_What the exercise asks:_
Please copy out every line of the listing below in which the word "estrellas" appears.
----- Task input -----
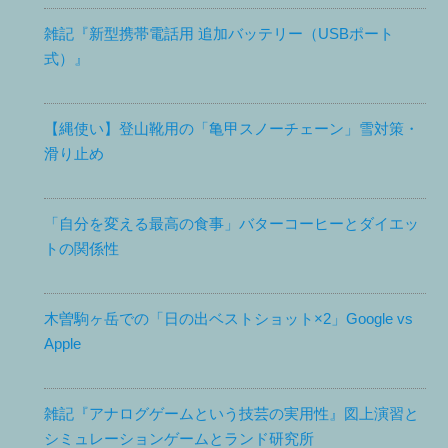
雑記『新型携帯電話用 追加バッテリー（USBポート
式）』
【縄使い】登山靴用の「亀甲スノーチェーン」雪対策・
滑り止め
「自分を変える最高の食事」バターコーヒーとダイエッ
トの関係性
木曽駒ヶ岳での「日の出ベストショット×2」Google vs
Apple
雑記『アナログゲームという技芸の実用性』図上演習と
シミュレーションゲームとランド研究所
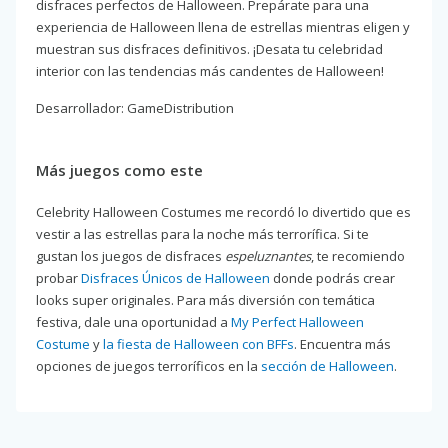
disfraces perfectos de Halloween. Prepárate para una
experiencia de Halloween llena de estrellas mientras eligen y
muestran sus disfraces definitivos. ¡Desata tu celebridad
interior con las tendencias más candentes de Halloween!
Desarrollador: GameDistribution
Más juegos como este
Celebrity Halloween Costumes me recordó lo divertido que es
vestir a las estrellas para la noche más terrorífica. Si te
gustan los juegos de disfraces
espeluznantes
, te recomiendo
probar
Disfraces Únicos de Halloween
donde podrás crear
looks super originales. Para más diversión con temática
festiva, dale una oportunidad a
My Perfect Halloween
Costume
y
la fiesta de Halloween con BFFs
. Encuentra más
opciones de juegos terroríficos en la
sección de Halloween
.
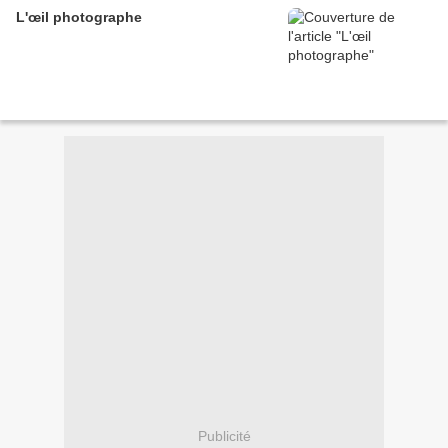
L'œil photographe
Publicité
-----
_Solution to this exercise:_
experiencia de Halloween llena de estrellas mientras eligen y
vestir a las estrellas para la noche más terrorífica. Si te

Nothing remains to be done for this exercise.